Anita Jones, University professor emerita of computer science, was selected earlier this week to receive the American Association for the Advancement of Science’s highest distinction for her work in her field.

AAAS gives this award annually “to either a public servant, in recognition of sustained exceptional contributions to advancing science, or to a scientist whose career has been distinguished both for scientific achievement and for other notable services to the scientific community,” according to the organization’s website.

Computer Science Department Chair Kevin Skadron said he sees the award as “primarily a recognition of the huge breadth of [Jones’s] impact, spanning technical, mentorship and policy roles.”

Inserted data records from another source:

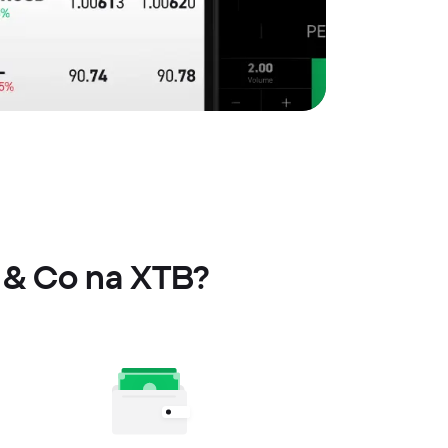
r & Co na XTB?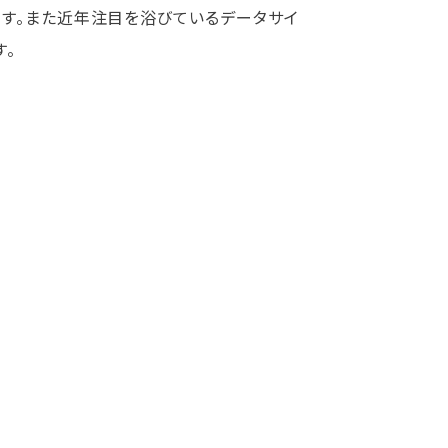
す。また近年注目を浴びているデータサイ
。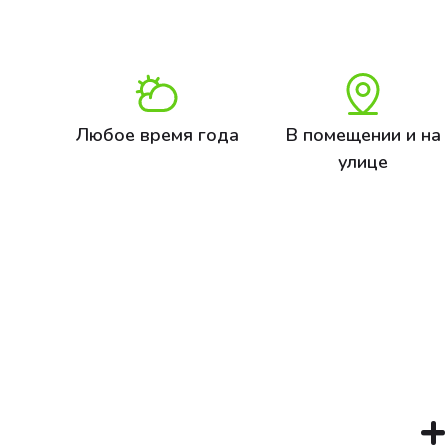
Любое время года
В помещении и на
улице
+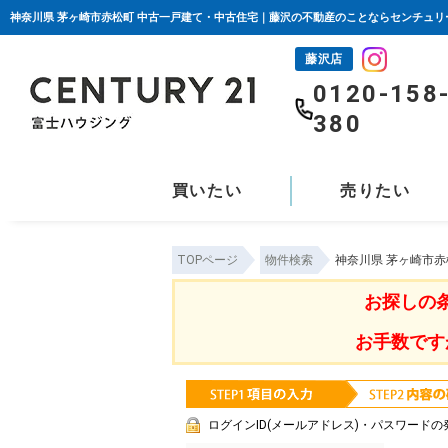
神奈川県 茅ヶ崎市赤松町 中古一戸建て・中古住宅｜藤沢の不動産のことならセンチュリ
藤沢店
0120-158
380
買いたい
売りたい
TOPページ
物件検索
神奈川県 茅ヶ崎市
お探しの
お手数です
ログインID(メールアドレス)・パスワードの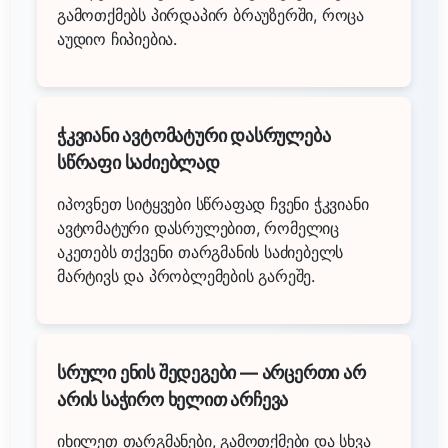
გამოთქმებს პირდაპირ ბრაუზერში, როცა
აუდიო ჩიპიებია.
ჭკვიანი ავტომატური დასრულება
სწრაფი საძიებლად
იპოვნეთ სიტყვები სწრაფად ჩვენი ჭკვიანი
ავტომატური დასრულებით, რომელიც
აკეთებს თქვენი თარგმანის საძიებელს
მარტივს და პრობლემების გარეშე.
სრული ენის შედეგები — არცერთი არ
არის საჭირო ხელით არჩევა
იხილეთ თარგმანები, გამოთქმები და სხვა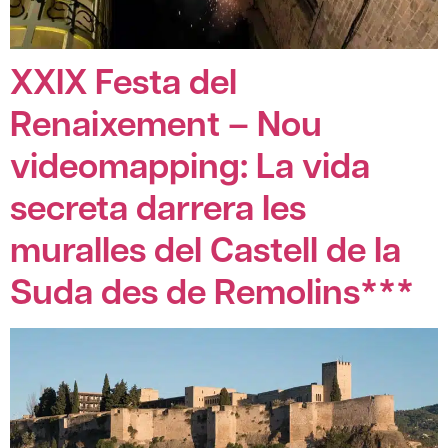
XXIX Festa del
Renaixement – Nou
videomapping: La vida
secreta darrera les
muralles del Castell de la
Suda des de Remolins***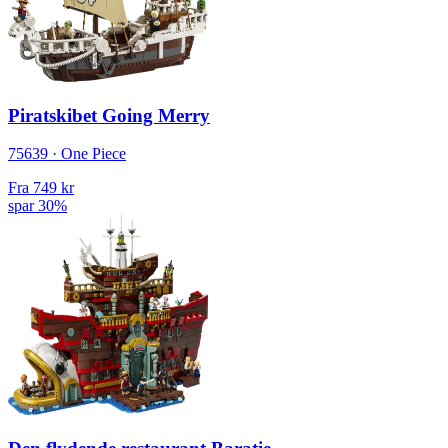
Piratskibet Going Merry
75639 · One Piece
Fra
749 kr
spar 30%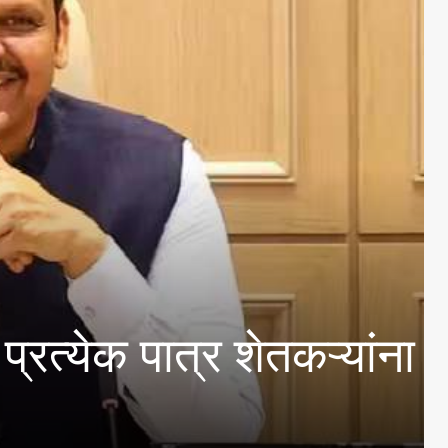
 पात्र शेतकऱ्यांना लाभ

After graduating from Rice University, Jones received her Ph.D. in Computer Science from Carnegie Mellon University in 1973. While serving as an associate professor at Carnegie Mellon, Jones and her research group developed the operating system for the first large-scale multiprocessor computer system, Skadron said. Jones also co-founded software company Tartan Laboratories, which she and her husband later sold to Texas Instruments in 1987.

In 1988 she came to the University as a professor and chair of the Department of Computer Science. Skadron said Jones’ entrance transformed the entire department. “Many aspects of her legacy are still part of the foundation of the department … especially … the emphasis on collegiality and collaboration,” he said.

From 1993 to 1997 Jones took leave from the University to serve as director of defense research and engineering at the Department of Defense.

“[She was] roughly equivalent to the authority of a four-star general, and [was] responsible for oversight of DOD’s entire research and technology program,” Skadron said.

After her official retirement in 2010, Jones remained involved with the University, but also devoted time to training young women in computer science.

“It is terrific that Professor Jones is receiving this prestigious and well-deserved honor from AAAS,” said James Hilton, University vice president and chief information officer, in an email. “It draws attention to her work and service and adds to the University’s reputation.”

The award was established in 1985 in honor of the association’s longtime senior advisor, Phillip Hauge Abelson.

Jones will receive the award, along with a cash prize of $5,000 on February 15 at the 2013 AAAS Annual Meeting in Boston, Massachusetts.